Democrats may be getting a little anxious. Hillary Clinton is stumbling into the starting gate. Since she became the prohibitive favorite for her party's nomination she has made some mistakes.
Former Secretary of State Hillary Clinton has yet to explain why she used a personal email account during her entire tenure at State (2009-2013) instead of using an official government email account. On the face of it, this makes no sense and calls in to question her judgment. Putting aside whether she complied with regulations, a private email server does not have the same level of security against hackers that a government-managed server does.
The Russians, Chinese and Iranians very likely could have gotten access to Secretary Clinton's email traffic. And there was plenty of traffic, especially considering the 55,000 pages of emails she turned over to the State Department are only a portion of those she wrote while in office.
While Clinton has not talked about the controversy, her aides are fighting back by attacking the media. Her supporters also point out that she complied with the regulations (maybe), and that former Secretary of State Colin Powell also used a private email account. But that was five years earlier, when the State Department system wasn't as robust and there were no regulations in place.

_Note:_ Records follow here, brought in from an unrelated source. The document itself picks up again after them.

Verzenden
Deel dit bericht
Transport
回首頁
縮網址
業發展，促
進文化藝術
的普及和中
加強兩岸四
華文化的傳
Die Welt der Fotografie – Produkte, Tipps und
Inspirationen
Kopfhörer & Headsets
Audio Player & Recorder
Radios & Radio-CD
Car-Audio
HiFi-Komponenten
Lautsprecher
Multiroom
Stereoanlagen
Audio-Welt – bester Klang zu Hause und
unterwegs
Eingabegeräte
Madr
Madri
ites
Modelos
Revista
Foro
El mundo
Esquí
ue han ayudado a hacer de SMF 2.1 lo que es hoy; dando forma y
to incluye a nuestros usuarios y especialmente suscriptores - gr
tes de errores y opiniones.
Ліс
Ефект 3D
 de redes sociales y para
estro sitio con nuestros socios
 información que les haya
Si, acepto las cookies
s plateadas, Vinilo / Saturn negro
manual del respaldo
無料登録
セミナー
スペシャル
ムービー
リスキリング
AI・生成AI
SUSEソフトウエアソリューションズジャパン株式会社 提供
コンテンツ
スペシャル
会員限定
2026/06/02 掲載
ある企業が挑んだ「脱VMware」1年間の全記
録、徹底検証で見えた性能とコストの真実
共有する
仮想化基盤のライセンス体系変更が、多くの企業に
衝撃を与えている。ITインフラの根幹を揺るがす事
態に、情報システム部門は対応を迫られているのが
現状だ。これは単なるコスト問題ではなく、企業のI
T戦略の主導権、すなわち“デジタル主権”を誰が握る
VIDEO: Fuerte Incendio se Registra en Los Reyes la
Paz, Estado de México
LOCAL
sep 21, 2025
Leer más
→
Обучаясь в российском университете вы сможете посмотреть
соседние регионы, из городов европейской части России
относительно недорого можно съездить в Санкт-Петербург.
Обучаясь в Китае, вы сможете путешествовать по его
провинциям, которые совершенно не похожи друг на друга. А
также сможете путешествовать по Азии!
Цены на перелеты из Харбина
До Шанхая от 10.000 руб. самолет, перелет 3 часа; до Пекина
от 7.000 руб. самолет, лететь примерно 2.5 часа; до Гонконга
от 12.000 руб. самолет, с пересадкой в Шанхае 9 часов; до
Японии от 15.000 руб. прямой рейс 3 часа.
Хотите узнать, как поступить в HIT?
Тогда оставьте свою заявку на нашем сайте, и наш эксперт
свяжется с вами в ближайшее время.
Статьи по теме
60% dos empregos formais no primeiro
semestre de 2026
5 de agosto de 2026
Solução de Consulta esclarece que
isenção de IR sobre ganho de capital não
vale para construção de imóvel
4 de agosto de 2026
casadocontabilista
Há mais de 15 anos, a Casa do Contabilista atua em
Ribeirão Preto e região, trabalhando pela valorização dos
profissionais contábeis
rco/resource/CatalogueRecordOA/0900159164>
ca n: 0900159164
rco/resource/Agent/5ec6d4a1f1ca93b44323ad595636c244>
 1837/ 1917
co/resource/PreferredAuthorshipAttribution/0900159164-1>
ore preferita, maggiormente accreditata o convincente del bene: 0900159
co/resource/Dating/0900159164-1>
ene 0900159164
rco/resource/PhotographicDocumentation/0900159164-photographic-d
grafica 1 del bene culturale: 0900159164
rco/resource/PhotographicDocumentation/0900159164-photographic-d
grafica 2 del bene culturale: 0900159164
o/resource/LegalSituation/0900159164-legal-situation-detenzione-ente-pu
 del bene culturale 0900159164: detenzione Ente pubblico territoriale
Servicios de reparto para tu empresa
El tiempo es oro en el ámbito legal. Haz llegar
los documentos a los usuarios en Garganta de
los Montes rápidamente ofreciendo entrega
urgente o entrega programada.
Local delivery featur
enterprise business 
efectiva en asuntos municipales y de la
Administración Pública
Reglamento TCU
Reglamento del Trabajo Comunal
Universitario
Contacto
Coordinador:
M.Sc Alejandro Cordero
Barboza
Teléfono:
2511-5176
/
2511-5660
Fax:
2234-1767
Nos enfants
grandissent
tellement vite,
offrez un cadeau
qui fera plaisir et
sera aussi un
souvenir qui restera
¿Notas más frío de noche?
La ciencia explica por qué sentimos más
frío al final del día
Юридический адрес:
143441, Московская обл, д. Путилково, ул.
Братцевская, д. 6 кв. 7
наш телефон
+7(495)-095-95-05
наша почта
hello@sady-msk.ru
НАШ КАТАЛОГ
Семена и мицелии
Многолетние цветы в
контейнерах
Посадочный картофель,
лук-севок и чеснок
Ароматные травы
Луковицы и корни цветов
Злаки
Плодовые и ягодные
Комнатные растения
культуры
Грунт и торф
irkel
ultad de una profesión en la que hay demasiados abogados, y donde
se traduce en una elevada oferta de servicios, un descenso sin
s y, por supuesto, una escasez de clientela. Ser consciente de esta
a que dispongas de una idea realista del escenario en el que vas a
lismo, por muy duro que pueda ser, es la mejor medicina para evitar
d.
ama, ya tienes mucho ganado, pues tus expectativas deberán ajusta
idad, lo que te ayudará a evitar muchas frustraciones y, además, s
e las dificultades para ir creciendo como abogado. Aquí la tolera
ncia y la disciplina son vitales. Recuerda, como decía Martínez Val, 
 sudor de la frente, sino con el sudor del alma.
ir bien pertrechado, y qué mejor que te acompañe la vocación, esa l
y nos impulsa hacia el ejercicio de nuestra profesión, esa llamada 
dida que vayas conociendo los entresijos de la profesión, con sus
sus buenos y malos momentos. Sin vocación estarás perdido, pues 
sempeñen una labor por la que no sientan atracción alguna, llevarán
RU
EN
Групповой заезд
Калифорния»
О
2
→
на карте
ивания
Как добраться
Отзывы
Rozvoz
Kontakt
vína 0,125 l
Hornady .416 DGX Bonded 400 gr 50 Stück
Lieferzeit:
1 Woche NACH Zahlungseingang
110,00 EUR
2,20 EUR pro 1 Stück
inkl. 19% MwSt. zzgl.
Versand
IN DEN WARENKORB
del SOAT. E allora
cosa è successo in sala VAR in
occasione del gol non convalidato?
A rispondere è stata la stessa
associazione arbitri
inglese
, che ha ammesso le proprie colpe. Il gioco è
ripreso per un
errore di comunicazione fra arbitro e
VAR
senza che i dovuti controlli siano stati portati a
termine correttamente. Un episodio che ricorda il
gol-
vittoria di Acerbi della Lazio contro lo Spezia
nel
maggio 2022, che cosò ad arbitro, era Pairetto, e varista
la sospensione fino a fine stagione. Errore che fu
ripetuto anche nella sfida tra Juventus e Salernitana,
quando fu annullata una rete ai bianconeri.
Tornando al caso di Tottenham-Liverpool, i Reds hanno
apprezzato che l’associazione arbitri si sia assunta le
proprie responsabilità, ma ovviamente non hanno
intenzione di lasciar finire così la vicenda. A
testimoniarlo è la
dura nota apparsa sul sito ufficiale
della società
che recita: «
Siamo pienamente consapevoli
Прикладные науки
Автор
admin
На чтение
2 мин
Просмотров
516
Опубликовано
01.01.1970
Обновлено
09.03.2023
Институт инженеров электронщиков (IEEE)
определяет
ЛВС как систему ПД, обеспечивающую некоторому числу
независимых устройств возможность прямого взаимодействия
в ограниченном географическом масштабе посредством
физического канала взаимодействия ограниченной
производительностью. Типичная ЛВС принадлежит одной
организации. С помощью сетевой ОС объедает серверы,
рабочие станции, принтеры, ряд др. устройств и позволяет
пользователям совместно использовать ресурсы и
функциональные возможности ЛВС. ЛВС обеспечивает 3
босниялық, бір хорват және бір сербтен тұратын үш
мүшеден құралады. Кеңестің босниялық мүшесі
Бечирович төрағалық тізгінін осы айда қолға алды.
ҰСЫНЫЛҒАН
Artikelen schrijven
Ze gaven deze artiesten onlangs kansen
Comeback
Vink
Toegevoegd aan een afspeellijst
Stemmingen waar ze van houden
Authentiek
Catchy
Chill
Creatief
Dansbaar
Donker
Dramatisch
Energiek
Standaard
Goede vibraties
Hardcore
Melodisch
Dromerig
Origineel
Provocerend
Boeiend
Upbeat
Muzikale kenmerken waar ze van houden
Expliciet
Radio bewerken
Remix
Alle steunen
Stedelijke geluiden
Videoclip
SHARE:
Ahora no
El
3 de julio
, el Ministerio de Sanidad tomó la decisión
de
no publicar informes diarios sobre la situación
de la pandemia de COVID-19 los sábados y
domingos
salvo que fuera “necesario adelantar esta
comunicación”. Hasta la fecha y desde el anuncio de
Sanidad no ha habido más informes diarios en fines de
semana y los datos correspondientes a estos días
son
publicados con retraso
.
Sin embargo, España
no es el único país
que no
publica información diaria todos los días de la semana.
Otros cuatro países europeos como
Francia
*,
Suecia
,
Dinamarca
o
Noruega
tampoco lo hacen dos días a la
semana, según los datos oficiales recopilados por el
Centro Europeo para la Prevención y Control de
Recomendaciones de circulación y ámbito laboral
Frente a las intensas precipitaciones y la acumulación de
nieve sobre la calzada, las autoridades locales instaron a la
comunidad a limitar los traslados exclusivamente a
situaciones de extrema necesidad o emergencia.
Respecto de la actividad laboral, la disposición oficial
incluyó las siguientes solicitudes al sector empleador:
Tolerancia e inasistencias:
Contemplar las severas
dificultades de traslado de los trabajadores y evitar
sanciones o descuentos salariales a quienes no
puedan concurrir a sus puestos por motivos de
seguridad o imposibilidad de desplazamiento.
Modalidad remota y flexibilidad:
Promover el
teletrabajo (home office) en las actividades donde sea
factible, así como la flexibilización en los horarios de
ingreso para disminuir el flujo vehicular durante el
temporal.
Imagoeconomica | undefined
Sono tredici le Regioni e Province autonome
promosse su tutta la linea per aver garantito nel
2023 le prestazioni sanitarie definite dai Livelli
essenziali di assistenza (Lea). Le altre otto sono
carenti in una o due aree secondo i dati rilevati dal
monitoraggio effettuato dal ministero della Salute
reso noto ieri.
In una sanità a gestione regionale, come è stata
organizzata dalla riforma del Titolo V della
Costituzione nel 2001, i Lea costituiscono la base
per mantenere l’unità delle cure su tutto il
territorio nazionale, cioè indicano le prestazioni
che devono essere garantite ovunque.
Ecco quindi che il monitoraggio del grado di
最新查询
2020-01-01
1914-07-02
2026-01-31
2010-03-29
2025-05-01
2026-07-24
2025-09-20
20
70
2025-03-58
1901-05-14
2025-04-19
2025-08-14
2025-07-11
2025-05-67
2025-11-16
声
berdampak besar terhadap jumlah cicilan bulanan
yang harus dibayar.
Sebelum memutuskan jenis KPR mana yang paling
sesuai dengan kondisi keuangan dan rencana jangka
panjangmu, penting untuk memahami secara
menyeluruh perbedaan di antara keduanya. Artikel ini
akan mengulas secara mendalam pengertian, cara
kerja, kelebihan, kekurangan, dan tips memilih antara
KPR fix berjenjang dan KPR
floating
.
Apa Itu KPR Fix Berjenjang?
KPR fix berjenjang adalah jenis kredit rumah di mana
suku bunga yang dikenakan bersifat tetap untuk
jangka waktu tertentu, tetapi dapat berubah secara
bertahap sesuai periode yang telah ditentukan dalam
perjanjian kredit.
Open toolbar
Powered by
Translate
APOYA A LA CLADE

Leading Democrats are pressing for an explanation. Sen. Diane Feinstein, D-CA, said on NBC's Meet the Press, "From this point on... the silence is going to hurt her... She is the leading candidate, whether it be Republican or Democrat, to be the next president." Republicans have seized the issue with gusto. Rep. Trey Gowdy, R-SC, is chairman for the House Select Committee on Benghazi. He told CBS's Face the Nation, his committee doesn't have all of Clinton's emails. "It's not up to Secretary Clinton to decide what is a public record and what is not," he said, adding: "I don't want everything. I just want everything related to Libya and Benghazi."
President Barack Obama, in an interview about the 50th anniversary of the historic march in Selma, Alabama, had to address the subject in an interview with CBS News. He said the policy of his administration was to encourage transparency. "My emails, the Blackberry I carry around, all those records are available and archived," Mr. Obama said. "I'm glad that Hillary's instructed that those emails about official business need to be disclosed." President Obama was referring to a post on Twitter by Clinton Wednesday night in which she wrote, "I want the public to see my email. I asked State to release them. They said they will review them for release as soon as possible." Really, that's it? How long will it take for State to sift through 55,000 pages of email?
Secretary Clinton's email-capade has opened up speculation as to her motive. The conservative National Journal reasons, "its greatest relevancy is what the emails might reveal about any nexus between Clinton's work at State and donations to the Bill, Hillary & Chelsea Clinton Foundation from U.S. corporations and foreign nations." Did the ultimate power couple leverage their positions of power for donations? Even Saturday Night Live got into the act. Cast member Kate McKinnon, doing an impression of Clinton, said, "Those emails are clean as a whistle. This is not how Hillary Clinton goes down."
Senator Chuck Schumer found himself defending Secretary Clinton on CBS's Face the Nation. "The bottom line is she's a national figure, a potential presidential candidate. People are going to shoot at her," he said calling it a "slight bump in the road six months from now."
Hillary Clinton is rumored to be putting her campaign team together, and she may announce her intention to run for president sooner rather than later. However, her handling of the controversy over her use of private emails while at the State Department has exposed one of her great weaknesses: transparency. This may well be her Achilles heel.